(Collected data)
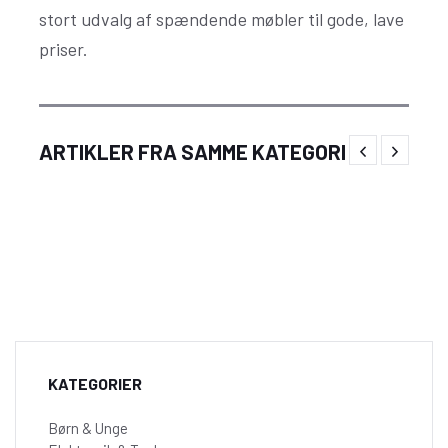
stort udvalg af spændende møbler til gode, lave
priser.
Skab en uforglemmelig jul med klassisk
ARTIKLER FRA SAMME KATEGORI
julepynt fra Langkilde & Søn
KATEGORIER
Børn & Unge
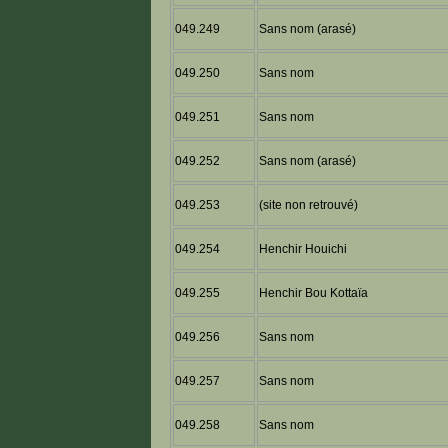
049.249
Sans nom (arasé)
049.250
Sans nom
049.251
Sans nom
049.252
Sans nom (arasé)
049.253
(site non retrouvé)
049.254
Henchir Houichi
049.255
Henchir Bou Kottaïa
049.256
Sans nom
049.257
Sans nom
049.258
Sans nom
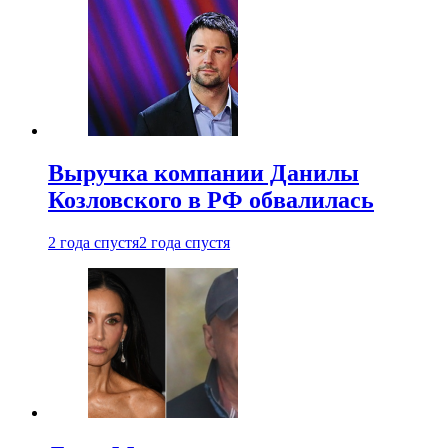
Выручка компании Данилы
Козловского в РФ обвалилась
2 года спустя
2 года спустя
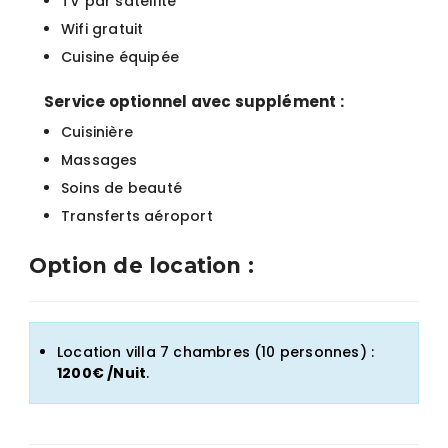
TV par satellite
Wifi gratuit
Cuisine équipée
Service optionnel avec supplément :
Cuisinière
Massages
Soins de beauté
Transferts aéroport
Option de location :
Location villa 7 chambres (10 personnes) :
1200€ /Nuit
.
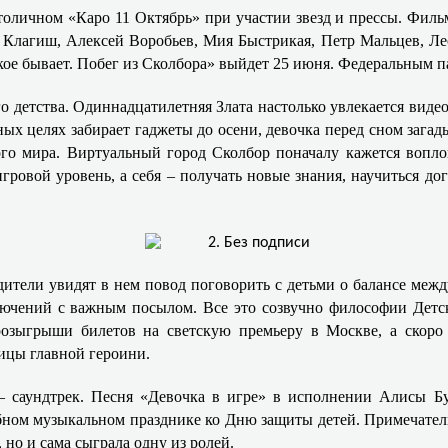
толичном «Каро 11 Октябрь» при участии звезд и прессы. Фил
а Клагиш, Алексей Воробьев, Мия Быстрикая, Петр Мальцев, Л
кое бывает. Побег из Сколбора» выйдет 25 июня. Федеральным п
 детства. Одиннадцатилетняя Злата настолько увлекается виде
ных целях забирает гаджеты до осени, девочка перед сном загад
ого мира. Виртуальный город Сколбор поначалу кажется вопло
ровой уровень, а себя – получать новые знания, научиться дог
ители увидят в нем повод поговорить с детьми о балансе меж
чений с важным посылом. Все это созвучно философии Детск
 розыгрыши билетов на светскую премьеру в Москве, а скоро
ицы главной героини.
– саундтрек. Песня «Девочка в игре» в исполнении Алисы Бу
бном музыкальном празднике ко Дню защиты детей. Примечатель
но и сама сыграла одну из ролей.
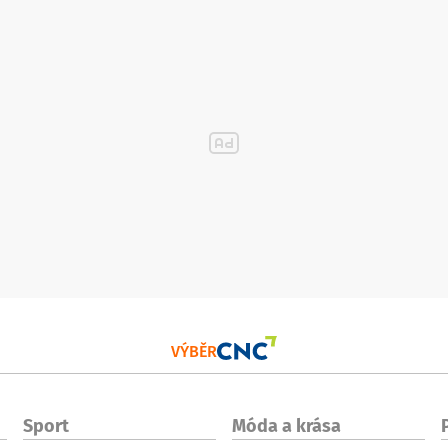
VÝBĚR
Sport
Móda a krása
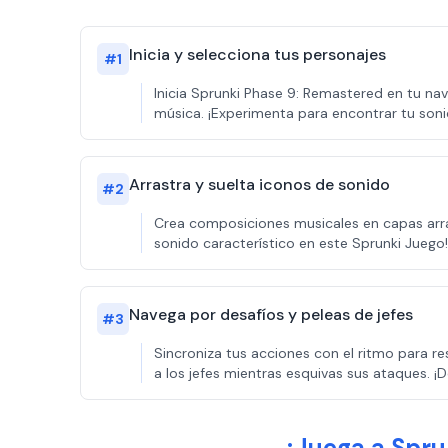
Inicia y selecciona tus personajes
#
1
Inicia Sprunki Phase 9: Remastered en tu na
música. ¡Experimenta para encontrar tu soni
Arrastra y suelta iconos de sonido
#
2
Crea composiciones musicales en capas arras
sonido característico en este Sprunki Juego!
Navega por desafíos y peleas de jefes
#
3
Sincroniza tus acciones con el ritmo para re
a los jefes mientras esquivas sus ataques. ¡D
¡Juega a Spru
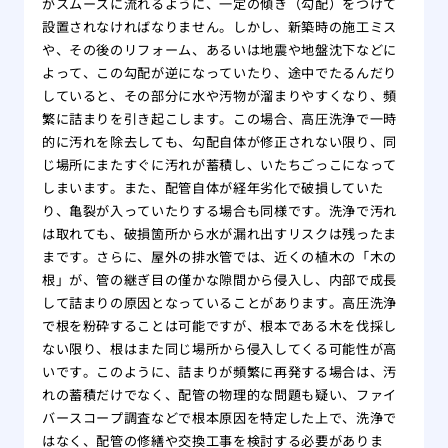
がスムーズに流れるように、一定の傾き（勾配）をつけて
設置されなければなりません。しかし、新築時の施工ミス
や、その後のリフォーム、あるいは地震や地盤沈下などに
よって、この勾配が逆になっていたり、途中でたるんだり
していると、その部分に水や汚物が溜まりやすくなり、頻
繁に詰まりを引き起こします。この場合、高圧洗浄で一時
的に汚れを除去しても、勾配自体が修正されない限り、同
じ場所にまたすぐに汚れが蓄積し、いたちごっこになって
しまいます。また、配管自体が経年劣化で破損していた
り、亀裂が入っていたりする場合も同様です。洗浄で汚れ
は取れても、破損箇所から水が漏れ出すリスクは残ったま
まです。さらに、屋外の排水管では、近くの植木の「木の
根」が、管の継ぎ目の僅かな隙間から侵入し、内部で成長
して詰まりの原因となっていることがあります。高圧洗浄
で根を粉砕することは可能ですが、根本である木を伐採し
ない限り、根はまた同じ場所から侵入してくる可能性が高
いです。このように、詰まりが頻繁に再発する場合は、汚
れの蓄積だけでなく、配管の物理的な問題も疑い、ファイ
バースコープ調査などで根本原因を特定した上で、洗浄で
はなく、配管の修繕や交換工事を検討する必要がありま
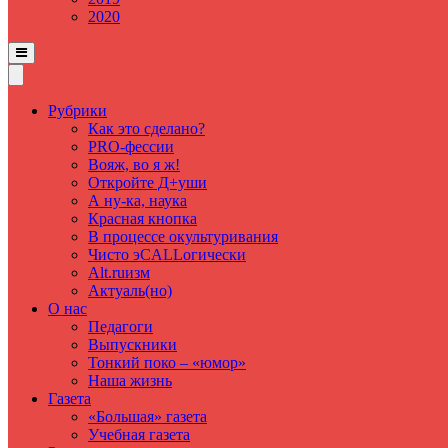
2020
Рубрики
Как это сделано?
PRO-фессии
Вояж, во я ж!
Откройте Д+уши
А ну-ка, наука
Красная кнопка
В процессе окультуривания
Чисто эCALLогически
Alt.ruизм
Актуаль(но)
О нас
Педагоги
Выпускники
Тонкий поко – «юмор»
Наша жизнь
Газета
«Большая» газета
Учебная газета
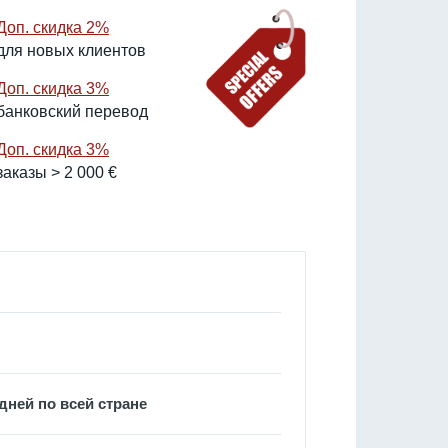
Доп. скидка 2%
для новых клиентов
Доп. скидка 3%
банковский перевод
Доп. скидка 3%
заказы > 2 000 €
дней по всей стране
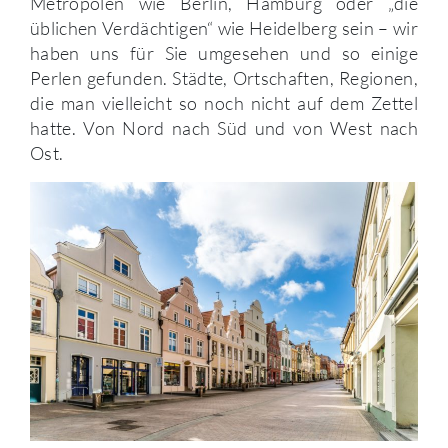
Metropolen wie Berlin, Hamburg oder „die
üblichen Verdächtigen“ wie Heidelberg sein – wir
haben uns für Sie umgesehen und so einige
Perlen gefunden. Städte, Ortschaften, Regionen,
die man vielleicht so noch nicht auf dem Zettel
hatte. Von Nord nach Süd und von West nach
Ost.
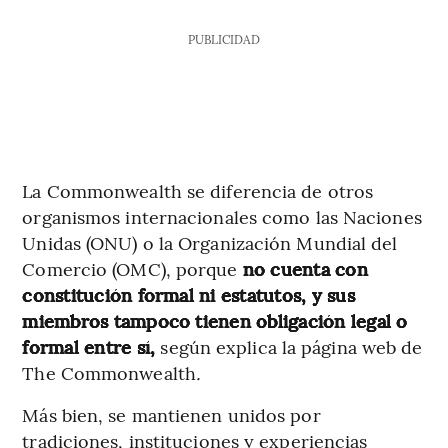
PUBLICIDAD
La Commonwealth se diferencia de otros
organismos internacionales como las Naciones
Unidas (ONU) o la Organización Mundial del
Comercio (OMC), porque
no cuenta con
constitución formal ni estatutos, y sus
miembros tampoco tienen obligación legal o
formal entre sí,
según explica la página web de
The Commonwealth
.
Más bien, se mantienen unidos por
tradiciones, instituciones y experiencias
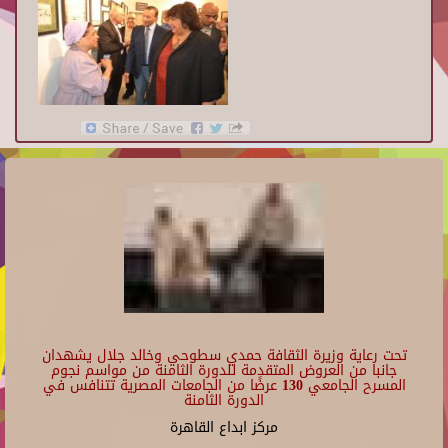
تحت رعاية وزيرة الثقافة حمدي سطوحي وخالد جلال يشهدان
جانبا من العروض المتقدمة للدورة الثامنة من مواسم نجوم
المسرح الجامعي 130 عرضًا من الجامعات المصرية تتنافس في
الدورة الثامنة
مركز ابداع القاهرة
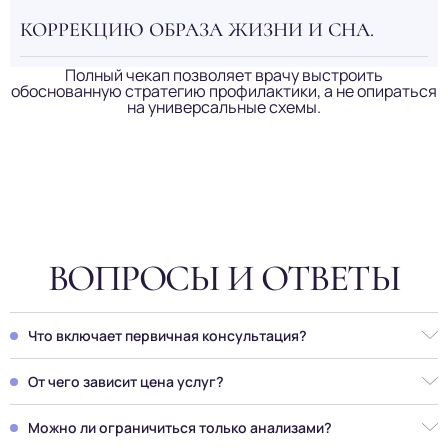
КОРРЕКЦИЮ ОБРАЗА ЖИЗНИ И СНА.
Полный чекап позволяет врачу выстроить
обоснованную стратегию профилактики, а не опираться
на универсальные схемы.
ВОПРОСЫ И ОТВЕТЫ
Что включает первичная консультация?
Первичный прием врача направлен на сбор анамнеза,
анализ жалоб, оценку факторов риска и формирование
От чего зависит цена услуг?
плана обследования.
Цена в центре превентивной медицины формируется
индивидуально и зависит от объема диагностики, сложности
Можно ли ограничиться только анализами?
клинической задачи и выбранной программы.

● **Problem requirements**
Please copy every line from the entries that includes the word "Commonwealth".

● **Solution**
La Commonwealth se diferencia de otros
The Commonwealth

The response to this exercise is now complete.